In this exercise, the entries below include pictures. Repeat exactly the lines from the line with "腰膝酸软性功能减退吃什么药" to the line with "Précipitations", including both, but without the pictures.

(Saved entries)
_ _ _ _ _
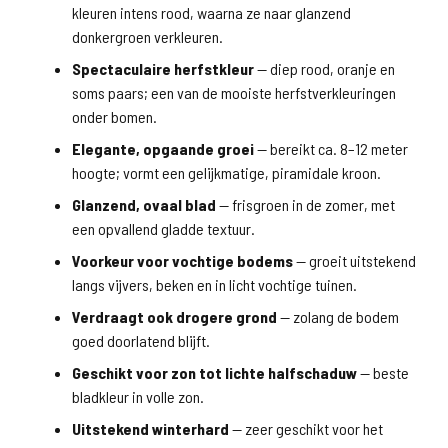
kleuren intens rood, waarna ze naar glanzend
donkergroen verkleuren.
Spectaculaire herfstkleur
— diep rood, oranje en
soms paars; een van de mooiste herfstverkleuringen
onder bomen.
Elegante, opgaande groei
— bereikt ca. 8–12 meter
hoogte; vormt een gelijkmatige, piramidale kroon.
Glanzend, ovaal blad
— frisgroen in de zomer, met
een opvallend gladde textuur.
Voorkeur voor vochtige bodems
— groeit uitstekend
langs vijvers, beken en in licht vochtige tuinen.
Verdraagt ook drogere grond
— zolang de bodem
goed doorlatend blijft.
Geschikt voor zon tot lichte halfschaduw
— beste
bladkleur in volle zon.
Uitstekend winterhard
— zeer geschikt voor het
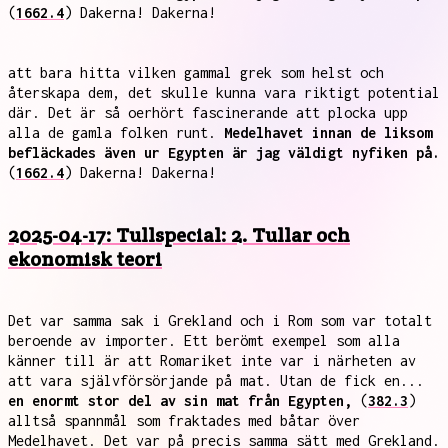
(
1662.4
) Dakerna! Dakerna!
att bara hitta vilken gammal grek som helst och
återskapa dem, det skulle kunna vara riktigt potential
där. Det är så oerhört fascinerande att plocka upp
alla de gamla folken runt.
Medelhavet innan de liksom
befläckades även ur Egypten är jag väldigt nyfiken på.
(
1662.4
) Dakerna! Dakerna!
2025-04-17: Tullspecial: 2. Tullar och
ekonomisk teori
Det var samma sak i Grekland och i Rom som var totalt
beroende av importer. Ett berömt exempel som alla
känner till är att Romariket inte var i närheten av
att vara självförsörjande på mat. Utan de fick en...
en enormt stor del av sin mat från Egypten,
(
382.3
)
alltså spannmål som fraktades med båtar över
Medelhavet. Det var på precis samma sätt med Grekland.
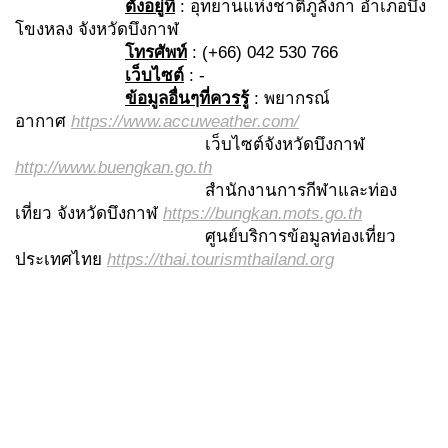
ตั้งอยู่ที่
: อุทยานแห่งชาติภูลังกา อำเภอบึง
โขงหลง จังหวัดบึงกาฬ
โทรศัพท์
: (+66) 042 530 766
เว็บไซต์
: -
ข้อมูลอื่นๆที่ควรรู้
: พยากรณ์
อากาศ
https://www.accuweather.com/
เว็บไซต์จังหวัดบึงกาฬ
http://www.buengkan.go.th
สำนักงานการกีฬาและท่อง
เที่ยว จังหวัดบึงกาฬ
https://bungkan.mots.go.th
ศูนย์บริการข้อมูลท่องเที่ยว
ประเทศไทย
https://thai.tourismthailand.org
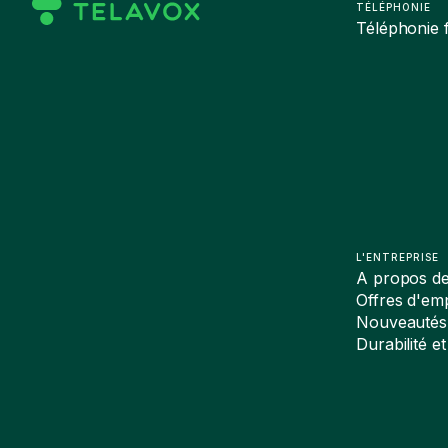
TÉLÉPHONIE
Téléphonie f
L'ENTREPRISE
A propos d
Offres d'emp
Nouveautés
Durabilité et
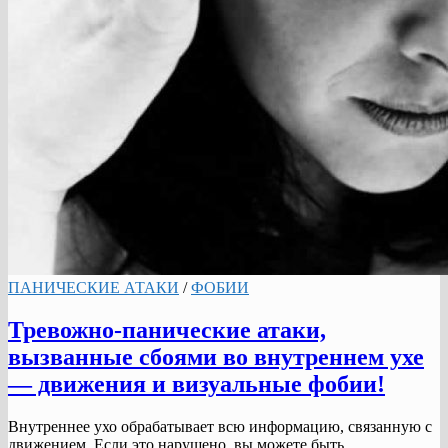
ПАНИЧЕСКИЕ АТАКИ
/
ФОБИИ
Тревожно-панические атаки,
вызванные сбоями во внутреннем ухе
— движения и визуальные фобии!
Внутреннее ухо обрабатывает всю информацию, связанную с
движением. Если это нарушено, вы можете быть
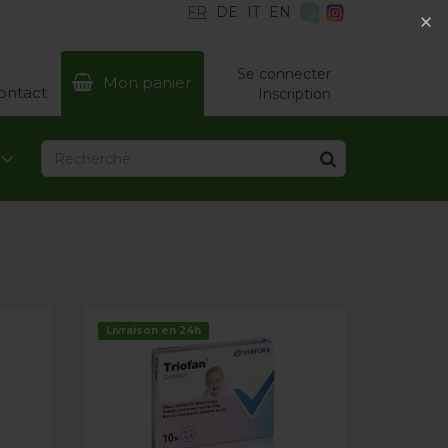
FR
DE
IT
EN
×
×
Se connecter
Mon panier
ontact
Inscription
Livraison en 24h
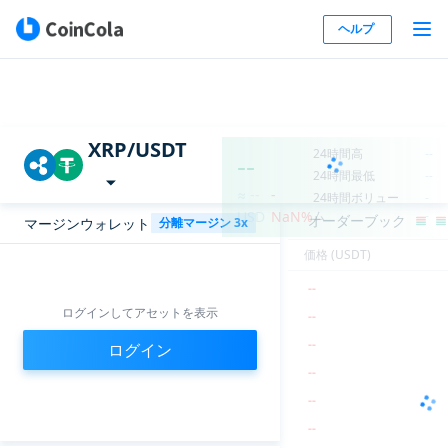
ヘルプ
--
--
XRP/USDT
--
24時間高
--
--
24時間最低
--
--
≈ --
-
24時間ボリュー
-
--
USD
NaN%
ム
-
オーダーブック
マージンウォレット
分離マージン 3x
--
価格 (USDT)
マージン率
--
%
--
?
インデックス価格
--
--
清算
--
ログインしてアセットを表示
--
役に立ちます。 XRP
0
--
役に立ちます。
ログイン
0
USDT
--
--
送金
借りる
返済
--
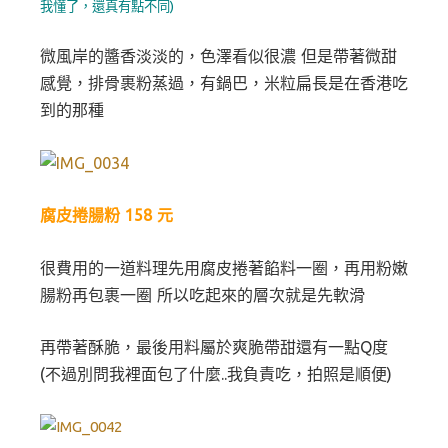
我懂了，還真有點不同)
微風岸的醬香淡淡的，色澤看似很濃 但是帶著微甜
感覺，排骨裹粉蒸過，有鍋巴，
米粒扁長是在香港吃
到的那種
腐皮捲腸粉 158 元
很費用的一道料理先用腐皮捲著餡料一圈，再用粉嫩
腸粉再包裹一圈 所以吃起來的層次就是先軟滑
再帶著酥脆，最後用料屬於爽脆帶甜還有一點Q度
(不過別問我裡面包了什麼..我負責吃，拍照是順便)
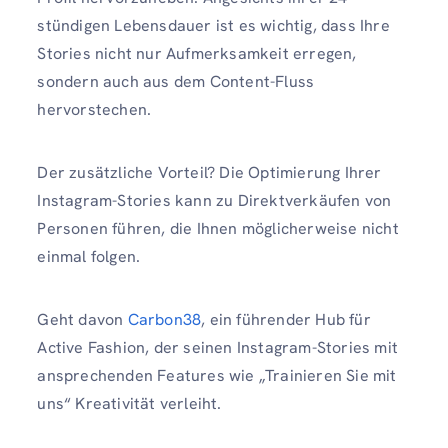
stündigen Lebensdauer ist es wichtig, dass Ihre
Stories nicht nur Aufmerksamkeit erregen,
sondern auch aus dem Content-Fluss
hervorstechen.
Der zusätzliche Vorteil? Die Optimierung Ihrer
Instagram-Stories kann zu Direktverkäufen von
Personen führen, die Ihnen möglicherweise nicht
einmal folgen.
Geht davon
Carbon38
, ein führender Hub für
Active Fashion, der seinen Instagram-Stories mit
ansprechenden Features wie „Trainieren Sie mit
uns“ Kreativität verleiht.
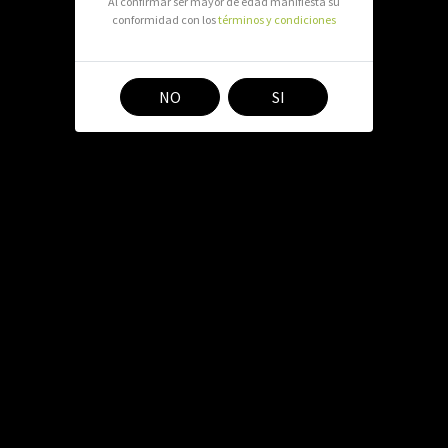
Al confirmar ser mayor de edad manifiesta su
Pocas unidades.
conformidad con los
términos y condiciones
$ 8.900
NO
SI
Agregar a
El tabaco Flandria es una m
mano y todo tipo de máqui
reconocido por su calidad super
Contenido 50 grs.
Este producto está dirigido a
_ _ _ _ _
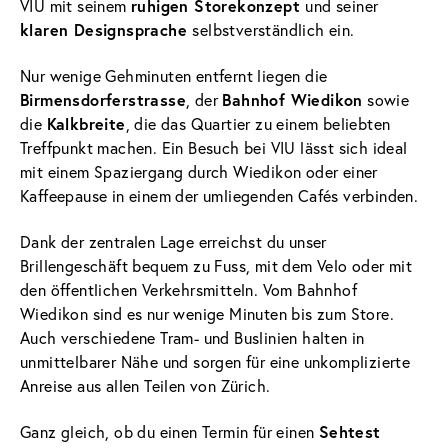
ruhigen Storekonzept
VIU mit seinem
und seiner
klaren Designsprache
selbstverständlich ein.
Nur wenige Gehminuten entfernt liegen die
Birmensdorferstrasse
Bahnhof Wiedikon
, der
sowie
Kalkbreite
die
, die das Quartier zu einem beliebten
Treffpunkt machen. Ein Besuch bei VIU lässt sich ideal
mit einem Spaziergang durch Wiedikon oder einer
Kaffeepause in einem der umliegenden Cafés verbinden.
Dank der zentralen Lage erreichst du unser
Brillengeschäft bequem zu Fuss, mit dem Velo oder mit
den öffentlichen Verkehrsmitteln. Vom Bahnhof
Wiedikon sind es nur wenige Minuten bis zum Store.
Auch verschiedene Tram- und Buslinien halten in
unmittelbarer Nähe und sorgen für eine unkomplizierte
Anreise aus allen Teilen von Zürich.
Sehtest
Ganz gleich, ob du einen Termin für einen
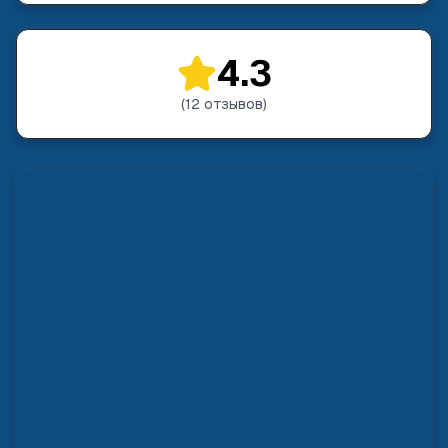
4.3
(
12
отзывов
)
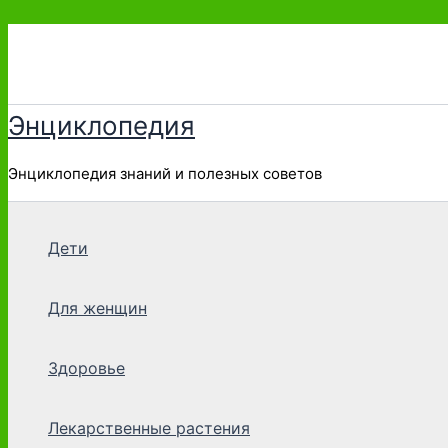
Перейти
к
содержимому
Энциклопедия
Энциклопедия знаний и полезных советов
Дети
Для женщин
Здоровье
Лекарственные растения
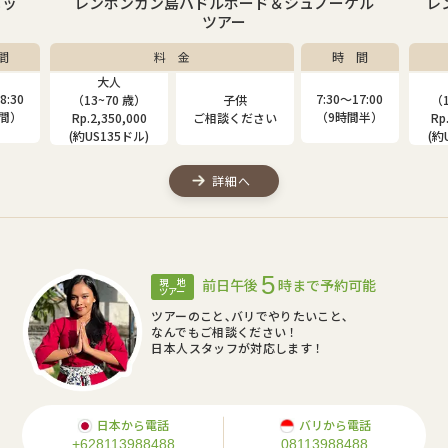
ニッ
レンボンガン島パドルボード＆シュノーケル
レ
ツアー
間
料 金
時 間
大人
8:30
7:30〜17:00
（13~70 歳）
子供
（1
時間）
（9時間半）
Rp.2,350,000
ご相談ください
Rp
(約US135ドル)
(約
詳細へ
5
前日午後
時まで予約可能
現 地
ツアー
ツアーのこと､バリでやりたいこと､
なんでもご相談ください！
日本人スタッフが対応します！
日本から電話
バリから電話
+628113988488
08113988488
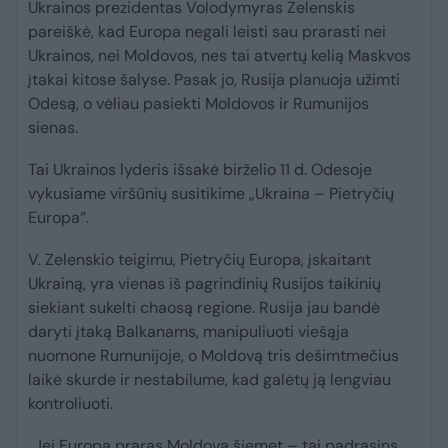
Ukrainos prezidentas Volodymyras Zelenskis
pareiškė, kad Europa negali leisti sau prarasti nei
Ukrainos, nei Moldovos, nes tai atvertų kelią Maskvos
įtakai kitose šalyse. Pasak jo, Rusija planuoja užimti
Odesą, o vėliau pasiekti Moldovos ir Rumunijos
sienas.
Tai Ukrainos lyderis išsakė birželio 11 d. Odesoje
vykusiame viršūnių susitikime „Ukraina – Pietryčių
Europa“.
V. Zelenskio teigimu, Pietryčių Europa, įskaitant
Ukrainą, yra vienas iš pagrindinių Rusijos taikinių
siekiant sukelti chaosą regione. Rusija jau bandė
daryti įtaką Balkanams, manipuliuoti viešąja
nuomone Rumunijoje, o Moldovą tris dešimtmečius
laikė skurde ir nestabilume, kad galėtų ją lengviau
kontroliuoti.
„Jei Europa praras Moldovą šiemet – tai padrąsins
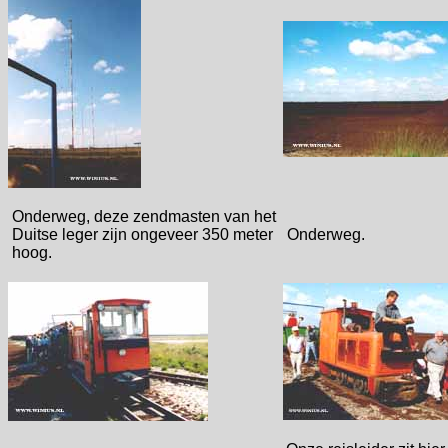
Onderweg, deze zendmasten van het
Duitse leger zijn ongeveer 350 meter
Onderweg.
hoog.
_ _ _ _ _
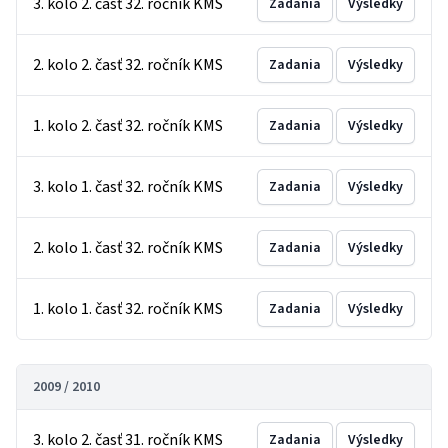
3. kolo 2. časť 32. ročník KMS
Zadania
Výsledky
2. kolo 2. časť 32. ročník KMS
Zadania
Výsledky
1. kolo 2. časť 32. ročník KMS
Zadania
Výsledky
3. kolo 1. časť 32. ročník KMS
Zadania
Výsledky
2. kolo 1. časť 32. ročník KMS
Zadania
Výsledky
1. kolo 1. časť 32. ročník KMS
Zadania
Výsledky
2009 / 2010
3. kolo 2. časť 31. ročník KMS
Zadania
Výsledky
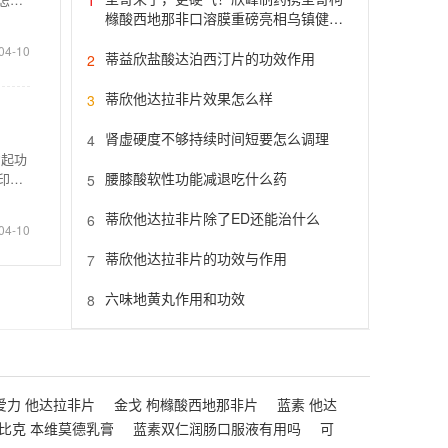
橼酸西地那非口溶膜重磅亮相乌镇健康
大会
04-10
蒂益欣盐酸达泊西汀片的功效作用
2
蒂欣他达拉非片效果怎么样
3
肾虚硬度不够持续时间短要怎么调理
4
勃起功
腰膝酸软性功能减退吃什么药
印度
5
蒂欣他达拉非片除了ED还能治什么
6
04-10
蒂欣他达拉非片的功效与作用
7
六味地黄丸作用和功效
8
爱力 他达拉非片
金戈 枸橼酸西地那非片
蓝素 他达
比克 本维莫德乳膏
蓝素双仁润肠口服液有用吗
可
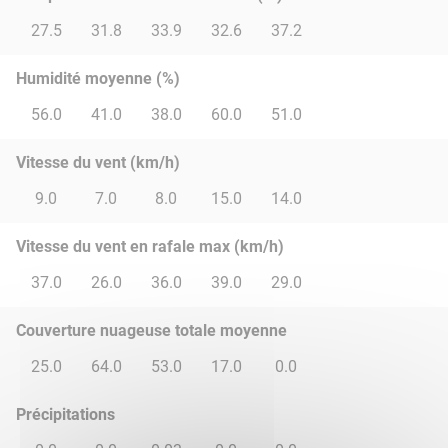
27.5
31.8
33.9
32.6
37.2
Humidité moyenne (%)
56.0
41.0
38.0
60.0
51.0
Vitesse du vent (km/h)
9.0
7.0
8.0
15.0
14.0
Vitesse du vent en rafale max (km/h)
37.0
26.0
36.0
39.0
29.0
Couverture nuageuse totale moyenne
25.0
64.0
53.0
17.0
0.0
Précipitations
_ _ _ _ _
## [Exercise solution]
腰膝酸软性功能减退吃什么药
印度
5
蒂欣他达拉非片除了ED还能治什么
6
04-10
蒂欣他达拉非片的功效与作用
7
六味地黄丸作用和功效
8
爱力 他达拉非片
金戈 枸橼酸西地那非片
蓝素 他达
比克 本维莫德乳膏
蓝素双仁润肠口服液有用吗
可
27.5
31.8
33.9
32.6
37.2
Humidité moyenne (%)
56.0
41.0
38.0
60.0
51.0
Vitesse du vent (km/h)
9.0
7.0
8.0
15.0
14.0
Vitesse du vent en rafale max (km/h)
37.0
26.0
36.0
39.0
29.0
Couverture nuageuse totale moyenne
25.0
64.0
53.0
17.0
0.0
Précipitations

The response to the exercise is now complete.